Saved data entries:

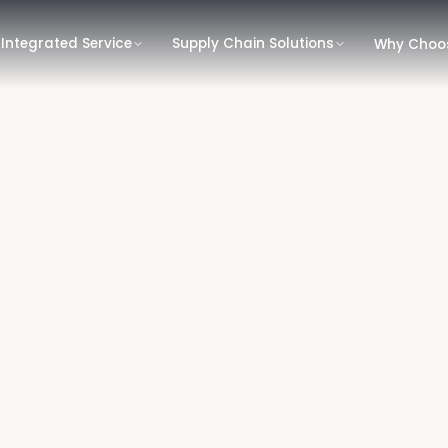
Integrated Service
Supply Chain Solutions
Why Choo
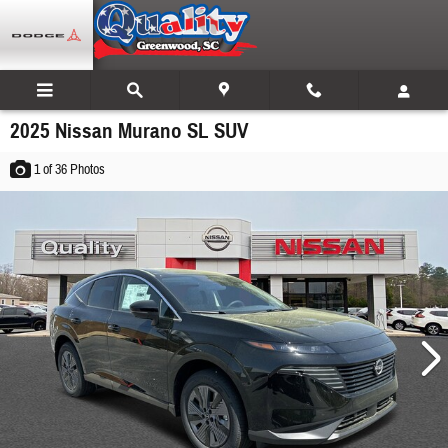
Skip to main content
2025 Nissan Murano SL SUV
1
of 36
Photos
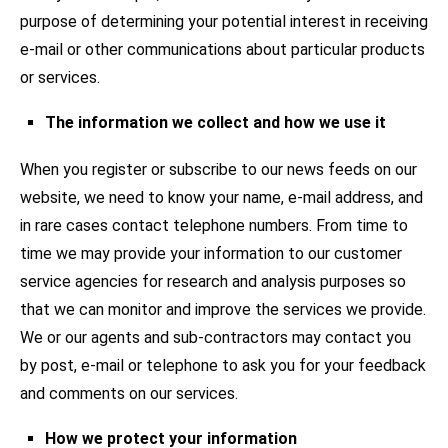
purpose of determining your potential interest in receiving
e-mail or other communications about particular products
or services.
The information we collect and how we use it
When you register or subscribe to our news feeds on our
website, we need to know your name, e-mail address, and
in rare cases contact telephone numbers. From time to
time we may provide your information to our customer
service agencies for research and analysis purposes so
that we can monitor and improve the services we provide.
We or our agents and sub-contractors may contact you
by post, e-mail or telephone to ask you for your feedback
and comments on our services.
How we protect your information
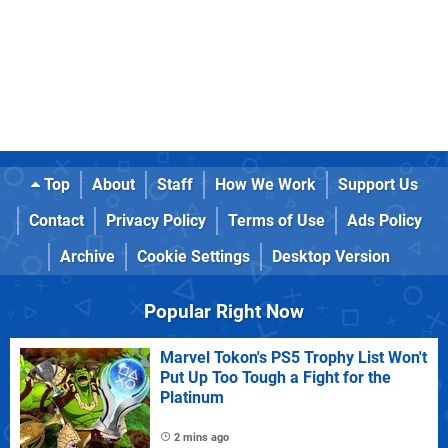
Top
About
Staff
How We Work
Support Us
Contact
Privacy Policy
Terms of Use
Ads Policy
Archive
Cookie Settings
Desktop Version
Popular Right Now
Marvel Tokon's PS5 Trophy List Won't
Put Up Too Tough a Fight for the
Platinum
2 mins ago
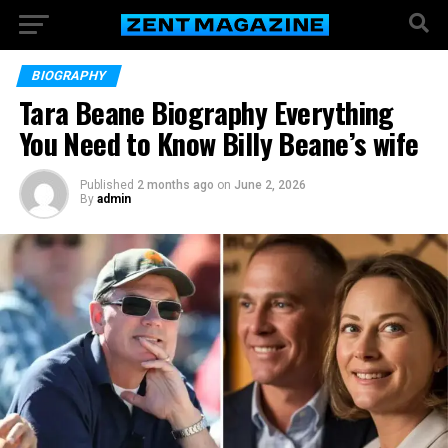
BIOGRAPHY
Tara Beane Biography Everything
You Need to Know Billy Beane’s wife
Published
2 months ago
on
June 2, 2026
By
admin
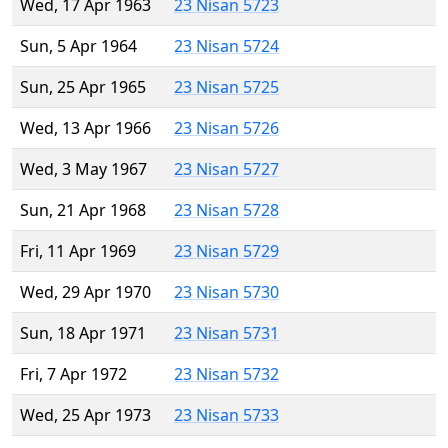
Wed, 17 Apr 1963
23 Nisan 5723
Sun, 5 Apr 1964
23 Nisan 5724
Sun, 25 Apr 1965
23 Nisan 5725
Wed, 13 Apr 1966
23 Nisan 5726
Wed, 3 May 1967
23 Nisan 5727
Sun, 21 Apr 1968
23 Nisan 5728
Fri, 11 Apr 1969
23 Nisan 5729
Wed, 29 Apr 1970
23 Nisan 5730
Sun, 18 Apr 1971
23 Nisan 5731
Fri, 7 Apr 1972
23 Nisan 5732
Wed, 25 Apr 1973
23 Nisan 5733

## WHAT THE TASK ASKS
Exactly reproduce the entries above, minus the pictures.

## RESULT OF THE EXERCISE
Integrated Service
Supply Chain Solutions
Why Choo
Skip to main content
2025 Nissan Murano SL SUV
1
of 36
Photos
purpose of determining your potential interest in receiving
e-mail or other communications about particular products
or services.
The information we collect and how we use it
When you register or subscribe to our news feeds on our
website, we need to know your name, e-mail address, and
in rare cases contact telephone numbers. From time to
time we may provide your information to our customer
service agencies for research and analysis purposes so
that we can monitor and improve the services we provide.
We or our agents and sub-contractors may contact you
by post, e-mail or telephone to ask you for your feedback
and comments on our services.
How we protect your information
Top
About
Staff
How We Work
Support Us
Contact
Privacy Policy
Terms of Use
Ads Policy
Archive
Cookie Settings
Desktop Version
Popular Right Now
Marvel Tokon's PS5 Trophy List Won't
Put Up Too Tough a Fight for the
Platinum
2 mins ago
BIOGRAPHY
Tara Beane Biography Everything
You Need to Know Billy Beane’s wife
Published
2 months ago
on
June 2, 2026
By
admin
Wed, 17 Apr 1963
23 Nisan 5723
Sun, 5 Apr 1964
23 Nisan 5724
Sun, 25 Apr 1965
23 Nisan 5725
Wed, 13 Apr 1966
23 Nisan 5726
Wed, 3 May 1967
23 Nisan 5727
Sun, 21 Apr 1968
23 Nisan 5728
Fri, 11 Apr 1969
23 Nisan 5729
Wed, 29 Apr 1970
23 Nisan 5730
Sun, 18 Apr 1971
23 Nisan 5731
Fri, 7 Apr 1972
23 Nisan 5732
Wed, 25 Apr 1973
23 Nisan 5733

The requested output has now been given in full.